By Budd Bailey, Buffalo Sports Page Columnist
The National Football League deserves a little credit. Its season started right on time Thursday night with a game between Kansas City and Houston.
In a year in which almost nothing has gone as planned, the NFL figured out a way to have just a little bit of normalcy. Good for them – the league can afford it, and we can use it. Timing helped, as the pandemic arrived in full force in March when the league was sort of hibernating (I know, there’s no true offseason in the NFL). But it had its draft on time, held training camps, and reached the starting line.

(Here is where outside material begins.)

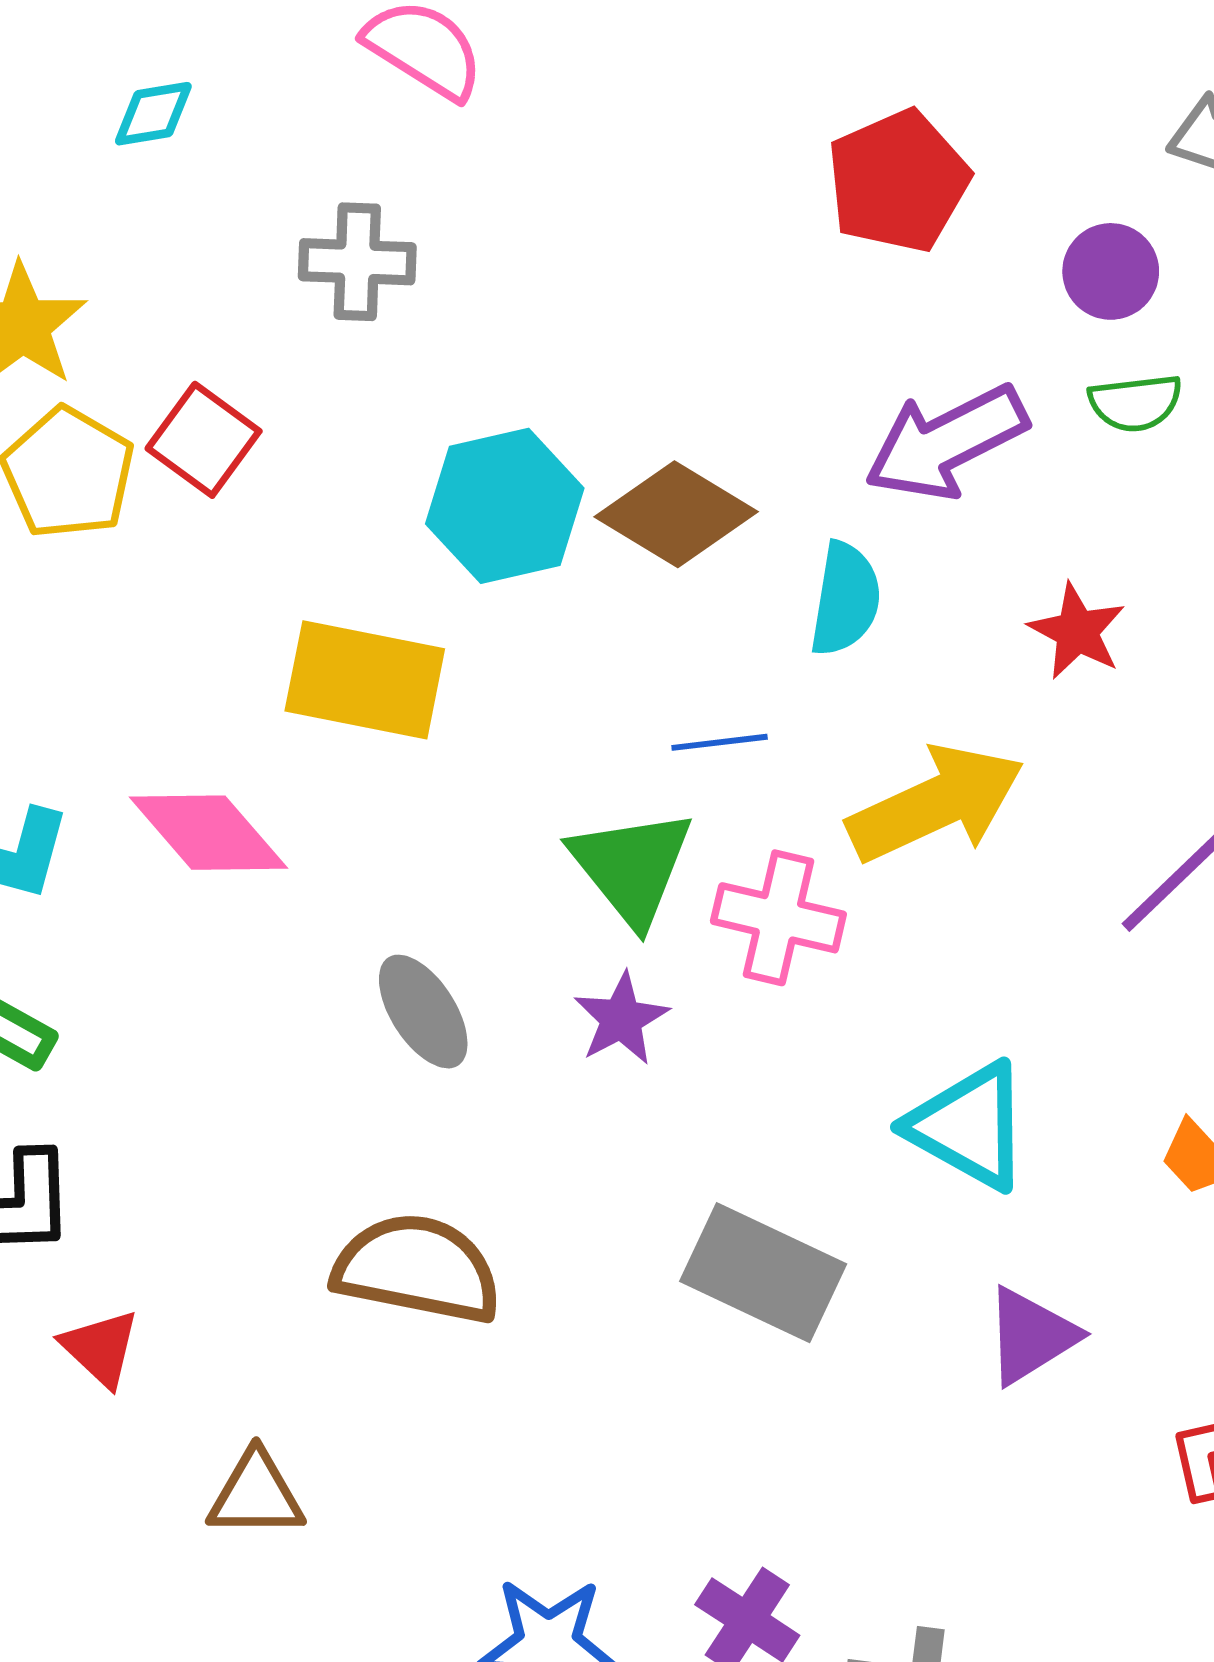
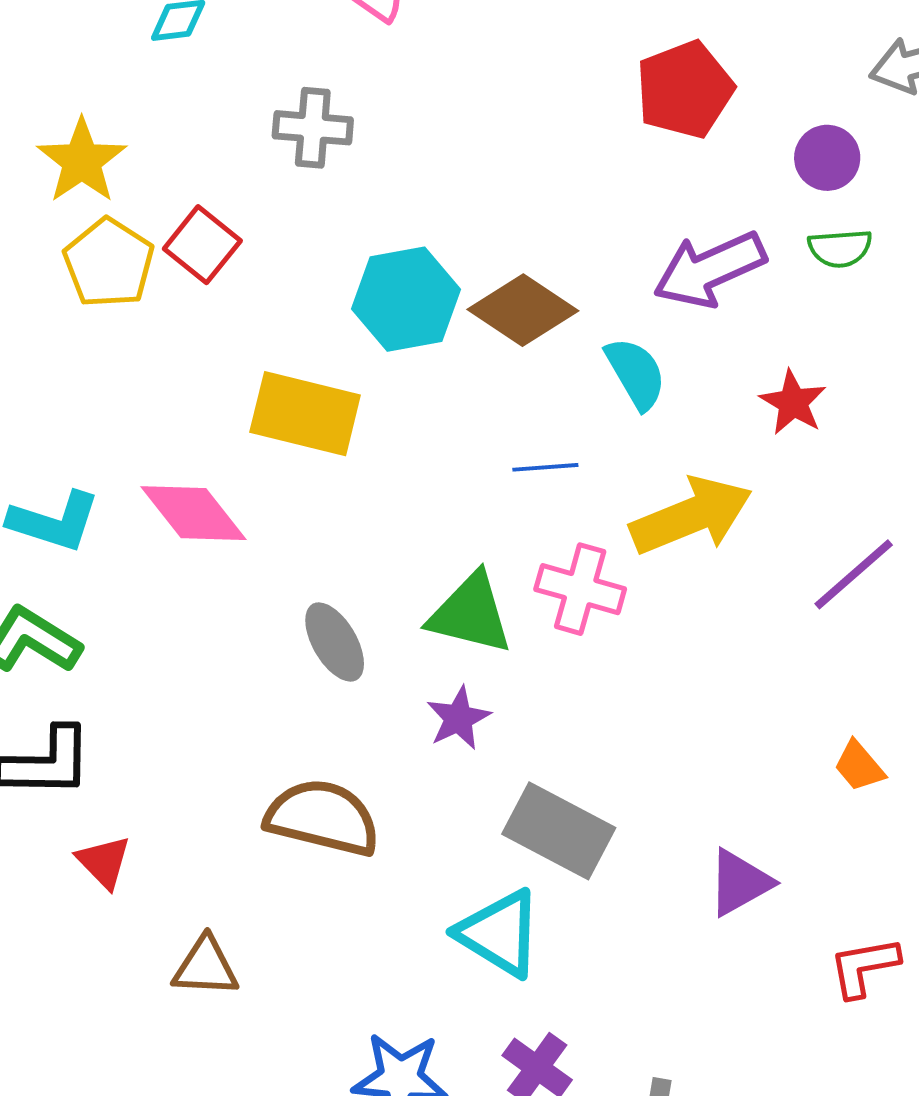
cyan semicircle: (845, 599) -> (636, 373), turned -42
green triangle: (632, 867) -> (470, 614), moved, turned -40
purple star: (621, 1019) -> (458, 718), moved
cyan triangle: (969, 1126) -> (499, 933), moved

Yes, there were no preseason games. Raise your hand if you are a season-ticket holder and missed them. Let’s see … I don’t see any hands. I suppose the coaches would have liked to have played those exhibition contests, in that it might have helped determine what players might have filled out roster spots No. 45 to 53. But if you are a person that is fascinated by what defensive back might make the team and come in as a sixth defensive back in certain situations, you either are a huge, huge fan or you really need to start reading more books.
Now that the season is ready to begin locally, of course, we turn a page and try to figure out what’s coming up for the Buffalo Bills. That’s never an easy task, but optimism is running high right now. The Bills are coming off a playoff season, and their path seems to be easier thanks to the departure of Tom Brady from the New England Patriots. Maybe Cam Newton will become Cam Newton again in New England, but that’s a lot to ask. There’s a good-sized belief out there – and not just in Western New York – that it’s time for the Bills to win their first division title in a quarter-century.
Bills general manager Brandon Beane and head coach Sean McDermott have done a professional job of building a better roster, brick by brick, during their tenure. They straightened out their salary cap issues over the last couple of years. That allowed them to sign a few free agents as well as complete a trade for wide receiver Stefon Diggs, who could be the best wide receiver on the Bills’ roster in at least 15 years. He should make the entire offense better; I can’t wait to see him.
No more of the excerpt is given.